Imagino o caos na mídia, os fãs, as acusações de traição desde Babilônia. Meu coração aperta.
— Paulo, ainda não tô pronta pra isso. Por favor, vamos esperar um pouco — digo, colocando as mãos no rosto dele, buscando seus olhos, mas vejo que não há espaço pra conversa. Ele afasta minhas mãos, nervoso, o rosto contorcido.
— Esperar mais por quê? Quer ficar solteira? Quer liberdade pra ser vista como a namoradinha daquele moleque? Esperar pra quê? Pra dormir comigo no fim de semana e com ele durante a semana? Quer dar pra ele sem culpa, como se fosse qualquer uma? Deve ser por isso que não quer assumir, porque já deu pra ele e tá com saudade! — dispara, a voz carregada de raiva.

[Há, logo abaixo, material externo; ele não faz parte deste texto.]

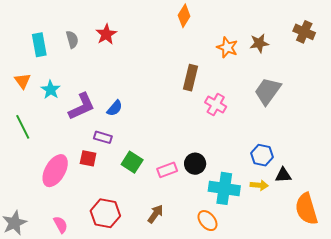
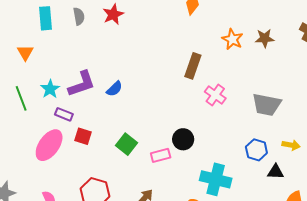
cyan star: (51, 90) -> (50, 89), moved
gray trapezoid: (268, 91) -> (267, 105), moved, turned -120
purple rectangle: (103, 137) -> (64, 114), moved
black circle: (195, 164) -> (183, 139), moved
yellow arrow: (259, 185) -> (291, 145), moved

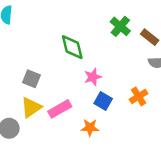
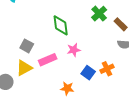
blue square: (103, 101) -> (88, 73), moved
pink rectangle: (60, 109) -> (48, 60), moved

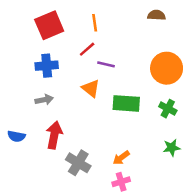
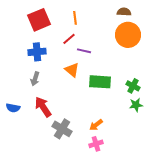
orange circle: (167, 68) -> (128, 35), moved
gray arrow: (44, 100) -> (35, 79), turned 120
red arrow: (54, 135) -> (43, 107), turned -45
green star: (172, 148) -> (136, 105), moved

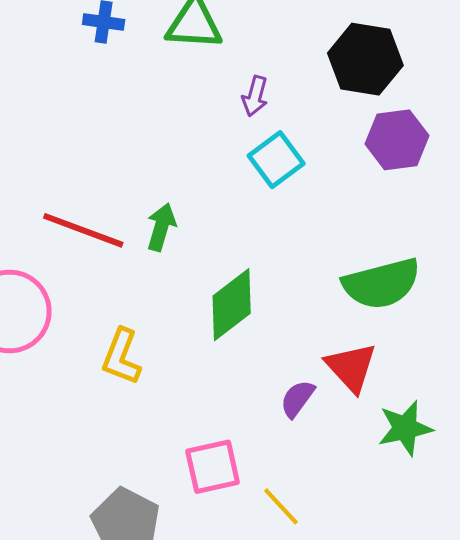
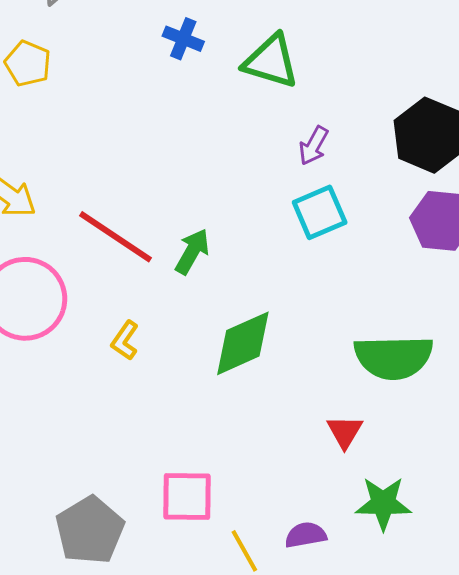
yellow L-shape: (121, 357) -> (125, 340), moved, size x0.7
red triangle: (351, 367) -> (345, 432), size x0.7
purple semicircle: (297, 399) -> (306, 535), moved, turned 30

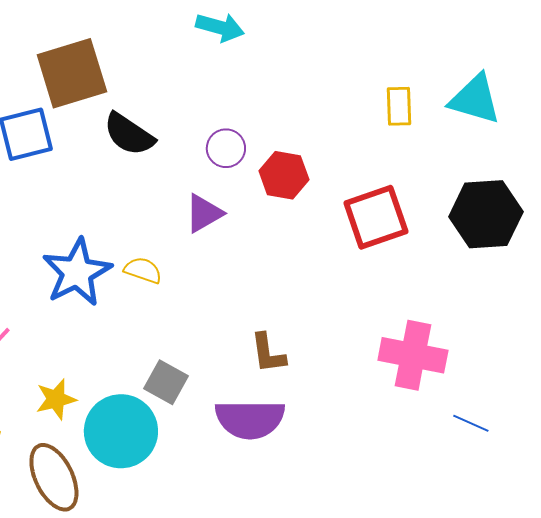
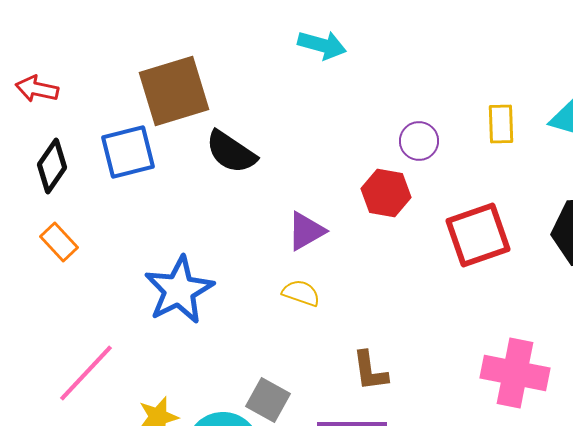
purple circle: (226, 148) -> (419, 141), moved
yellow semicircle: (143, 270) -> (301, 293), moved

Meu sangue ferve. Fico cega com aquelas palavras pesadas. Sem pensar, acerto um tapa no rosto dele, o som ecoando na sala. Vejo na hora que ele percebe o erro. Sua expressão muda de raiva para preocupação.
— Gloria, me desculpa, minha linda, eu não quis dizer isso. Fiquei cego de ciúme... — ele tenta se aproximar, mas o empurro, tirando suas mãos de mim.
— Com quem você pensa que tá falando? Quem é você pra me cobrar? Você não é nada meu, Paulo, e não te dou o direito de me desrespeitar na minha casa! — digo, avançando, olhando nos olhos dele. — E se eu quiser dar pro Thiago? Se eu tiver com saudade dele, o que você tem a ver com isso?
Falo com uma calma forçada, mantendo a postura, mas por dentro quero arrancar a cara dele de ódio. Ele avança, segurando meus braços, colando nossos corpos. Não é um toque carinhoso — seus olhos estão vermelhos, a mandíbula travada, a raiva palpável. Fico tensa, mas não demonstro.
— Então é isso? Tá mesmo com saudade dele? Vai lá, dá pra ele, aproveita... Mas não me procura mais, porque eu também vou estar ocupado — diz, a voz cortante, soltando-me e virando as costas.
Ele sai sem olhar pra trás. Quando a porta bate, sinto meu coração se partir. Meu peito dói, o ar falta. Curvo-me, e Padilha, que estava no escritório, corre até mim, segurando meus braços.
— Mana, o que foi isso? Meu Deus... — diz, assustado.
Respiro fundo, afastando-me, andando de um lado pro outro, os punhos fechados. A raiva me consome. Não vou chorar por ele.